**Problem requirements:**
Hand back each record exactly as you find it.

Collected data
****************

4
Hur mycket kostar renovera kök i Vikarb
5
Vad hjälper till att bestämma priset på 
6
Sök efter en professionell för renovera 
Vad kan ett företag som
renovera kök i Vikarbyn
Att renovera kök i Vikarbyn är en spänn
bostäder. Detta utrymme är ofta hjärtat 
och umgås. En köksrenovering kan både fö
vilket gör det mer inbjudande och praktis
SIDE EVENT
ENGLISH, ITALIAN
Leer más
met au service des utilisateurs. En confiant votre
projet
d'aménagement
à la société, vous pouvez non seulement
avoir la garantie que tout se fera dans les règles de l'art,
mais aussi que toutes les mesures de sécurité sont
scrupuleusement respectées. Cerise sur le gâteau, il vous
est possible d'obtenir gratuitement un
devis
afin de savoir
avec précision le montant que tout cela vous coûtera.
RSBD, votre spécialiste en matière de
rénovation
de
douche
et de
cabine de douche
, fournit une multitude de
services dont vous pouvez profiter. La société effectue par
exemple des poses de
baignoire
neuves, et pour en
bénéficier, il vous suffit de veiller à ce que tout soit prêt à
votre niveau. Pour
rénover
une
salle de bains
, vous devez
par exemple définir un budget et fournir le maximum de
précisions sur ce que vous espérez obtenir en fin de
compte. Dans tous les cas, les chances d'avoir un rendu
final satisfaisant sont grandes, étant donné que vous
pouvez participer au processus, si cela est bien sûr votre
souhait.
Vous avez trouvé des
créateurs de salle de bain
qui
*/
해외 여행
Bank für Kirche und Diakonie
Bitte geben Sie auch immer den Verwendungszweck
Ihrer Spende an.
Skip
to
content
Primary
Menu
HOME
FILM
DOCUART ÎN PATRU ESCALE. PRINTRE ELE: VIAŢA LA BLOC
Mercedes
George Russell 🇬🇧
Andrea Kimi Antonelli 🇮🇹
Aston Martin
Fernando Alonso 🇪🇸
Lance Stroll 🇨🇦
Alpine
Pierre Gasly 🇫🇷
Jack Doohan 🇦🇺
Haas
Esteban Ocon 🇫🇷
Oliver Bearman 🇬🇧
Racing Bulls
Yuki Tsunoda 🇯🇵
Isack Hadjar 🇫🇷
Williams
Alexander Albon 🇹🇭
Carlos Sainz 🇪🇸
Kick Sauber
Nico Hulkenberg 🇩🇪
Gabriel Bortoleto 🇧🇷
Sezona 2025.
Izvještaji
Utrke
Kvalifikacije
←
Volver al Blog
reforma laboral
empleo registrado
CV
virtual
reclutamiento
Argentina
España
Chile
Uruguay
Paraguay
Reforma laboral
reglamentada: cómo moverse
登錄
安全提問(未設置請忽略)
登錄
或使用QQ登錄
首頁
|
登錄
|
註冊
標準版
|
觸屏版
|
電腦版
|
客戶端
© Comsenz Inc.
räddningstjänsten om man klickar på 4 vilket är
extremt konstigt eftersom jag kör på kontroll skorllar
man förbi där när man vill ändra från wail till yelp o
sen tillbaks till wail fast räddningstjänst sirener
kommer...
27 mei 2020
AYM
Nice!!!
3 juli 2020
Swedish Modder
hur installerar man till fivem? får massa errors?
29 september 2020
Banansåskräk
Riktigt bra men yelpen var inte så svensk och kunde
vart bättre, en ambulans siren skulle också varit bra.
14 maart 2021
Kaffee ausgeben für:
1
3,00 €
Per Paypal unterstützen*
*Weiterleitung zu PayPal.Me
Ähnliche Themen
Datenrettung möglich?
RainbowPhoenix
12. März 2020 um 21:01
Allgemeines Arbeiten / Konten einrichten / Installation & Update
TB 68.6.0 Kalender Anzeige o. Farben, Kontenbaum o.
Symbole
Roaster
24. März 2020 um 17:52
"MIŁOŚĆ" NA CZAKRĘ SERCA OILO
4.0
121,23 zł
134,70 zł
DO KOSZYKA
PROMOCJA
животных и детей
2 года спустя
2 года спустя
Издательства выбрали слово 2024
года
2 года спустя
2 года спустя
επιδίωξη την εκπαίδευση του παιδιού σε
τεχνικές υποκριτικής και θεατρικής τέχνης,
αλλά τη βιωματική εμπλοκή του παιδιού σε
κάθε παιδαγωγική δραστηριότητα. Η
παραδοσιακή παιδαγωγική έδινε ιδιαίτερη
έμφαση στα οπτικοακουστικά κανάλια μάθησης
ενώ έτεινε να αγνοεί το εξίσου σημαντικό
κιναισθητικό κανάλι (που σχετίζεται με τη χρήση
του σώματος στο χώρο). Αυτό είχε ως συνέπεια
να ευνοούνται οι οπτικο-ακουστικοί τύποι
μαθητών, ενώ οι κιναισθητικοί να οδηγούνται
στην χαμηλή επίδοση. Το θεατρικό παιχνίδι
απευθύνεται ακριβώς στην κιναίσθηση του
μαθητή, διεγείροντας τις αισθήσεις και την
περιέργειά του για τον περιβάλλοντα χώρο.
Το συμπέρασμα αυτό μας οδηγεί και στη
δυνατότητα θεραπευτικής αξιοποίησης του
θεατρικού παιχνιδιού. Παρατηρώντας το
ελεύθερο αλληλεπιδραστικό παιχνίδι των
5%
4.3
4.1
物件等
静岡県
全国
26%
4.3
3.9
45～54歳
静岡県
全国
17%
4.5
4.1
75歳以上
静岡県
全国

****************

**Written reply:**
4
Hur mycket kostar renovera kök i Vikarb
5
Vad hjälper till att bestämma priset på 
6
Sök efter en professionell för renovera 
Vad kan ett företag som
renovera kök i Vikarbyn
Att renovera kök i Vikarbyn är en spänn
bostäder. Detta utrymme är ofta hjärtat 
och umgås. En köksrenovering kan både fö
vilket gör det mer inbjudande och praktis
SIDE EVENT
ENGLISH, ITALIAN
Leer más
met au service des utilisateurs. En confiant votre
projet
d'aménagement
à la société, vous pouvez non seulement
avoir la garantie que tout se fera dans les règles de l'art,
mais aussi que toutes les mesures de sécurité sont
scrupuleusement respectées. Cerise sur le gâteau, il vous
est possible d'obtenir gratuitement un
devis
afin de savoir
avec précision le montant que tout cela vous coûtera.
RSBD, votre spécialiste en matière de
rénovation
de
douche
et de
cabine de douche
, fournit une multitude de
services dont vous pouvez profiter. La société effectue par
exemple des poses de
baignoire
neuves, et pour en
bénéficier, il vous suffit de veiller à ce que tout soit prêt à
votre niveau. Pour
rénover
une
salle de bains
, vous devez
par exemple définir un budget et fournir le maximum de
précisions sur ce que vous espérez obtenir en fin de
compte. Dans tous les cas, les chances d'avoir un rendu
final satisfaisant sont grandes, étant donné que vous
pouvez participer au processus, si cela est bien sûr votre
souhait.
Vous avez trouvé des
créateurs de salle de bain
qui
*/
해외 여행
Bank für Kirche und Diakonie
Bitte geben Sie auch immer den Verwendungszweck
Ihrer Spende an.
Skip
to
content
Primary
Menu
HOME
FILM
DOCUART ÎN PATRU ESCALE. PRINTRE ELE: VIAŢA LA BLOC
Mercedes
George Russell 🇬🇧
Andrea Kimi Antonelli 🇮🇹
Aston Martin
Fernando Alonso 🇪🇸
Lance Stroll 🇨🇦
Alpine
Pierre Gasly 🇫🇷
Jack Doohan 🇦🇺
Haas
Esteban Ocon 🇫🇷
Oliver Bearman 🇬🇧
Racing Bulls
Yuki Tsunoda 🇯🇵
Isack Hadjar 🇫🇷
Williams
Alexander Albon 🇹🇭
Carlos Sainz 🇪🇸
Kick Sauber
Nico Hulkenberg 🇩🇪
Gabriel Bortoleto 🇧🇷
Sezona 2025.
Izvještaji
Utrke
Kvalifikacije
←
Volver al Blog
reforma laboral
empleo registrado
CV
virtual
reclutamiento
Argentina
España
Chile
Uruguay
Paraguay
Reforma laboral
reglamentada: cómo moverse
登錄
安全提問(未設置請忽略)
登錄
或使用QQ登錄
首頁
|
登錄
|
註冊
標準版
|
觸屏版
|
電腦版
|
客戶端
© Comsenz Inc.
räddningstjänsten om man klickar på 4 vilket är
extremt konstigt eftersom jag kör på kontroll skorllar
man förbi där när man vill ändra från wail till yelp o
sen tillbaks till wail fast räddningstjänst sirener
kommer...
27 mei 2020
AYM
Nice!!!
3 juli 2020
Swedish Modder
hur installerar man till fivem? får massa errors?
29 september 2020
Banansåskräk
Riktigt bra men yelpen var inte så svensk och kunde
vart bättre, en ambulans siren skulle också varit bra.
14 maart 2021
Kaffee ausgeben für:
1
3,00 €
Per Paypal unterstützen*
*Weiterleitung zu PayPal.Me
Ähnliche Themen
Datenrettung möglich?
RainbowPhoenix
12. März 2020 um 21:01
Allgemeines Arbeiten / Konten einrichten / Installation & Update
TB 68.6.0 Kalender Anzeige o. Farben, Kontenbaum o.
Symbole
Roaster
24. März 2020 um 17:52
"MIŁOŚĆ" NA CZAKRĘ SERCA OILO
4.0
121,23 zł
134,70 zł
DO KOSZYKA
PROMOCJA
животных и детей
2 года спустя
2 года спустя
Издательства выбрали слово 2024
года
2 года спустя
2 года спустя
επιδίωξη την εκπαίδευση του παιδιού σε
τεχνικές υποκριτικής και θεατρικής τέχνης,
αλλά τη βιωματική εμπλοκή του παιδιού σε
κάθε παιδαγωγική δραστηριότητα. Η
παραδοσιακή παιδαγωγική έδινε ιδιαίτερη
έμφαση στα οπτικοακουστικά κανάλια μάθησης
ενώ έτεινε να αγνοεί το εξίσου σημαντικό
κιναισθητικό κανάλι (που σχετίζεται με τη χρήση
του σώματος στο χώρο). Αυτό είχε ως συνέπεια
να ευνοούνται οι οπτικο-ακουστικοί τύποι
μαθητών, ενώ οι κιναισθητικοί να οδηγούνται
στην χαμηλή επίδοση. Το θεατρικό παιχνίδι
απευθύνεται ακριβώς στην κιναίσθηση του
μαθητή, διεγείροντας τις αισθήσεις και την
περιέργειά του για τον περιβάλλοντα χώρο.
Το συμπέρασμα αυτό μας οδηγεί και στη
δυνατότητα θεραπευτικής αξιοποίησης του
θεατρικού παιχνιδιού. Παρατηρώντας το
ελεύθερο αλληλεπιδραστικό παιχνίδι των
5%
4.3
4.1
物件等
静岡県
全国
26%
4.3
3.9
45～54歳
静岡県
全国
17%
4.5
4.1
75歳以上
静岡県
全国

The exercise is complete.